## MATERIAL FOR THE TASK

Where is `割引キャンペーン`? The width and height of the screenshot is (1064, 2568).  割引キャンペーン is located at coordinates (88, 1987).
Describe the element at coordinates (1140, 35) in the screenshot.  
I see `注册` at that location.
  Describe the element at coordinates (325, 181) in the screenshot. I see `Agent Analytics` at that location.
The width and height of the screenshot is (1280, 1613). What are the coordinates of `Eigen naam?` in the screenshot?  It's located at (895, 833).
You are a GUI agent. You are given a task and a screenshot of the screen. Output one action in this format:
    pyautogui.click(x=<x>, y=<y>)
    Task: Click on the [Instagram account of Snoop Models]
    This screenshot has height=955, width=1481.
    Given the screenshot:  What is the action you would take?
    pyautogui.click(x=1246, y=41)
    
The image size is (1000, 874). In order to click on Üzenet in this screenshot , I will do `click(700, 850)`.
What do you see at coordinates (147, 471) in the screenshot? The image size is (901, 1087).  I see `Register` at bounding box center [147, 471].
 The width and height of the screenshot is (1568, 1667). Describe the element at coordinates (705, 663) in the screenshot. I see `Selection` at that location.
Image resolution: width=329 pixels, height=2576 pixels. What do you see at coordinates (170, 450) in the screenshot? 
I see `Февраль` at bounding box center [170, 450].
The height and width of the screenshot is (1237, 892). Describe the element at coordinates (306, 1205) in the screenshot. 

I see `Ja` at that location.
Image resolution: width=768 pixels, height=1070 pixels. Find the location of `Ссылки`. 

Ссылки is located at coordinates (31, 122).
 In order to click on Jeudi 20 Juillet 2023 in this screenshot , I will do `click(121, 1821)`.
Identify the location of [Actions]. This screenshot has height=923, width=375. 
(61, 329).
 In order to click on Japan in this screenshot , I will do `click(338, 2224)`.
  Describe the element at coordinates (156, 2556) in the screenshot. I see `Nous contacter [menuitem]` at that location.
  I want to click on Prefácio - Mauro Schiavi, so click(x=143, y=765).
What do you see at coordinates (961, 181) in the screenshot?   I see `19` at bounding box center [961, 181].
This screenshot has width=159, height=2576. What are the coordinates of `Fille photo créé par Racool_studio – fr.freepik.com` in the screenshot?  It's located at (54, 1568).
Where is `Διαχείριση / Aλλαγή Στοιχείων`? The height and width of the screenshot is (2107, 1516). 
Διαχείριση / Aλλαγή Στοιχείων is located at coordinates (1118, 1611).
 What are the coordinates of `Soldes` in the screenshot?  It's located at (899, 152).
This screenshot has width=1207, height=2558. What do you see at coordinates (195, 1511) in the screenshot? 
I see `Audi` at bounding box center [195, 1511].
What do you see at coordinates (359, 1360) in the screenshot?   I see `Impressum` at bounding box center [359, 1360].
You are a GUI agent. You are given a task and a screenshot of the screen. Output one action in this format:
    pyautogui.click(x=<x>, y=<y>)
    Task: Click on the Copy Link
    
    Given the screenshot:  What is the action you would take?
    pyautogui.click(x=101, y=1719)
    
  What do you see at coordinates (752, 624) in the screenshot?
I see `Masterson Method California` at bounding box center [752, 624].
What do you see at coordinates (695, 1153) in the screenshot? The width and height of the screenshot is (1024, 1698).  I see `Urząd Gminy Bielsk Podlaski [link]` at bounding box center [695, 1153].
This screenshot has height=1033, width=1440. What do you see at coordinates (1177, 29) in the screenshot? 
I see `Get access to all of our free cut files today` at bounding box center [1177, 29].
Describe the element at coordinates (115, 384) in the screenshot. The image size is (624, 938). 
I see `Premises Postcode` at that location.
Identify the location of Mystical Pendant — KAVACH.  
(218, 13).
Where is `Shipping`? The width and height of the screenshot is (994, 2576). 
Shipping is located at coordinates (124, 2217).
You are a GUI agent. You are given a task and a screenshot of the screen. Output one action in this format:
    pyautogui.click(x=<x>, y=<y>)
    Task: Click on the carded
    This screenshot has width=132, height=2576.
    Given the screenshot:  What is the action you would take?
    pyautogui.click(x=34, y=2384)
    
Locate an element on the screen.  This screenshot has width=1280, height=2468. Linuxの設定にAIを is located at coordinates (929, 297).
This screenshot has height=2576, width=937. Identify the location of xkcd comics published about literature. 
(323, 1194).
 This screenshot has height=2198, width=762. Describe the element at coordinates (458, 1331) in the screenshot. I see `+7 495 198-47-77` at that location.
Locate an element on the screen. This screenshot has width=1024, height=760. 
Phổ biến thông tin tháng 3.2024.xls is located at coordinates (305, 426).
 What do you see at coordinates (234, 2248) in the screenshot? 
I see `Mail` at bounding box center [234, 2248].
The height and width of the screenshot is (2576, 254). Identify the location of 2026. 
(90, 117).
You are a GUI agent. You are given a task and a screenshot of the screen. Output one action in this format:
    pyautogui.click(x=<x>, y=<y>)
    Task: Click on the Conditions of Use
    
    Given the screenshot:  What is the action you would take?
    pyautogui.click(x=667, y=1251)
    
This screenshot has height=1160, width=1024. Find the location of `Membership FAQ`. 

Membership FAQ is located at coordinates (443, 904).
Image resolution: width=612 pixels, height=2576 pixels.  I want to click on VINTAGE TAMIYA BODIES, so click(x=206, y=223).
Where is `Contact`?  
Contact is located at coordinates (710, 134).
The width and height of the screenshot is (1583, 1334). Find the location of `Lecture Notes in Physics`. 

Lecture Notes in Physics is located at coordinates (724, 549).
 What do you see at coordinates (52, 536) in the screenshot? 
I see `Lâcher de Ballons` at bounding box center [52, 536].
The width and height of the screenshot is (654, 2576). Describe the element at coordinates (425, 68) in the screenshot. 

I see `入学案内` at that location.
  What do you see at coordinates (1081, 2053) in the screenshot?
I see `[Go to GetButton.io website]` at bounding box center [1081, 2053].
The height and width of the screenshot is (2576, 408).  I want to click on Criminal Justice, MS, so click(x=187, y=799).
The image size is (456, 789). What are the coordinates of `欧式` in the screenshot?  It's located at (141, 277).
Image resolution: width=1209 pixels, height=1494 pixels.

## WHAT NEEDS TO BE DONE
Give back the full listing, exactly as it stands.

## RESULT OF THIS EXERCISE
Where is `割引キャンペーン`? The width and height of the screenshot is (1064, 2568).  割引キャンペーン is located at coordinates (88, 1987).
Describe the element at coordinates (1140, 35) in the screenshot.  
I see `注册` at that location.
  Describe the element at coordinates (325, 181) in the screenshot. I see `Agent Analytics` at that location.
The width and height of the screenshot is (1280, 1613). What are the coordinates of `Eigen naam?` in the screenshot?  It's located at (895, 833).
You are a GUI agent. You are given a task and a screenshot of the screen. Output one action in this format:
    pyautogui.click(x=<x>, y=<y>)
    Task: Click on the [Instagram account of Snoop Models]
    This screenshot has height=955, width=1481.
    Given the screenshot:  What is the action you would take?
    pyautogui.click(x=1246, y=41)
    
The image size is (1000, 874). In order to click on Üzenet in this screenshot , I will do `click(700, 850)`.
What do you see at coordinates (147, 471) in the screenshot? The image size is (901, 1087).  I see `Register` at bounding box center [147, 471].
 The width and height of the screenshot is (1568, 1667). Describe the element at coordinates (705, 663) in the screenshot. I see `Selection` at that location.
Image resolution: width=329 pixels, height=2576 pixels. What do you see at coordinates (170, 450) in the screenshot? 
I see `Февраль` at bounding box center [170, 450].
The height and width of the screenshot is (1237, 892). Describe the element at coordinates (306, 1205) in the screenshot. 

I see `Ja` at that location.
Image resolution: width=768 pixels, height=1070 pixels. Find the location of `Ссылки`. 

Ссылки is located at coordinates (31, 122).
 In order to click on Jeudi 20 Juillet 2023 in this screenshot , I will do `click(121, 1821)`.
Identify the location of [Actions]. This screenshot has height=923, width=375. 
(61, 329).
 In order to click on Japan in this screenshot , I will do `click(338, 2224)`.
  Describe the element at coordinates (156, 2556) in the screenshot. I see `Nous contacter [menuitem]` at that location.
  I want to click on Prefácio - Mauro Schiavi, so click(x=143, y=765).
What do you see at coordinates (961, 181) in the screenshot?   I see `19` at bounding box center [961, 181].
This screenshot has width=159, height=2576. What are the coordinates of `Fille photo créé par Racool_studio – fr.freepik.com` in the screenshot?  It's located at (54, 1568).
Where is `Διαχείριση / Aλλαγή Στοιχείων`? The height and width of the screenshot is (2107, 1516). 
Διαχείριση / Aλλαγή Στοιχείων is located at coordinates (1118, 1611).
 What are the coordinates of `Soldes` in the screenshot?  It's located at (899, 152).
This screenshot has width=1207, height=2558. What do you see at coordinates (195, 1511) in the screenshot? 
I see `Audi` at bounding box center [195, 1511].
What do you see at coordinates (359, 1360) in the screenshot?   I see `Impressum` at bounding box center [359, 1360].
You are a GUI agent. You are given a task and a screenshot of the screen. Output one action in this format:
    pyautogui.click(x=<x>, y=<y>)
    Task: Click on the Copy Link
    
    Given the screenshot:  What is the action you would take?
    pyautogui.click(x=101, y=1719)
    
  What do you see at coordinates (752, 624) in the screenshot?
I see `Masterson Method California` at bounding box center [752, 624].
What do you see at coordinates (695, 1153) in the screenshot? The width and height of the screenshot is (1024, 1698).  I see `Urząd Gminy Bielsk Podlaski [link]` at bounding box center [695, 1153].
This screenshot has height=1033, width=1440. What do you see at coordinates (1177, 29) in the screenshot? 
I see `Get access to all of our free cut files today` at bounding box center [1177, 29].
Describe the element at coordinates (115, 384) in the screenshot. The image size is (624, 938). 
I see `Premises Postcode` at that location.
Identify the location of Mystical Pendant — KAVACH.  
(218, 13).
Where is `Shipping`? The width and height of the screenshot is (994, 2576). 
Shipping is located at coordinates (124, 2217).
You are a GUI agent. You are given a task and a screenshot of the screen. Output one action in this format:
    pyautogui.click(x=<x>, y=<y>)
    Task: Click on the carded
    This screenshot has width=132, height=2576.
    Given the screenshot:  What is the action you would take?
    pyautogui.click(x=34, y=2384)
    
Locate an element on the screen.  This screenshot has width=1280, height=2468. Linuxの設定にAIを is located at coordinates (929, 297).
This screenshot has height=2576, width=937. Identify the location of xkcd comics published about literature. 
(323, 1194).
 This screenshot has height=2198, width=762. Describe the element at coordinates (458, 1331) in the screenshot. I see `+7 495 198-47-77` at that location.
Locate an element on the screen. This screenshot has width=1024, height=760. 
Phổ biến thông tin tháng 3.2024.xls is located at coordinates (305, 426).
 What do you see at coordinates (234, 2248) in the screenshot? 
I see `Mail` at bounding box center [234, 2248].
The height and width of the screenshot is (2576, 254). Identify the location of 2026. 
(90, 117).
You are a GUI agent. You are given a task and a screenshot of the screen. Output one action in this format:
    pyautogui.click(x=<x>, y=<y>)
    Task: Click on the Conditions of Use
    
    Given the screenshot:  What is the action you would take?
    pyautogui.click(x=667, y=1251)
    
This screenshot has height=1160, width=1024. Find the location of `Membership FAQ`. 

Membership FAQ is located at coordinates (443, 904).
Image resolution: width=612 pixels, height=2576 pixels.  I want to click on VINTAGE TAMIYA BODIES, so click(x=206, y=223).
Where is `Contact`?  
Contact is located at coordinates (710, 134).
The width and height of the screenshot is (1583, 1334). Find the location of `Lecture Notes in Physics`. 

Lecture Notes in Physics is located at coordinates (724, 549).
 What do you see at coordinates (52, 536) in the screenshot? 
I see `Lâcher de Ballons` at bounding box center [52, 536].
The width and height of the screenshot is (654, 2576). Describe the element at coordinates (425, 68) in the screenshot. 

I see `入学案内` at that location.
  What do you see at coordinates (1081, 2053) in the screenshot?
I see `[Go to GetButton.io website]` at bounding box center [1081, 2053].
The height and width of the screenshot is (2576, 408).  I want to click on Criminal Justice, MS, so click(x=187, y=799).
The image size is (456, 789). What are the coordinates of `欧式` in the screenshot?  It's located at (141, 277).
Image resolution: width=1209 pixels, height=1494 pixels.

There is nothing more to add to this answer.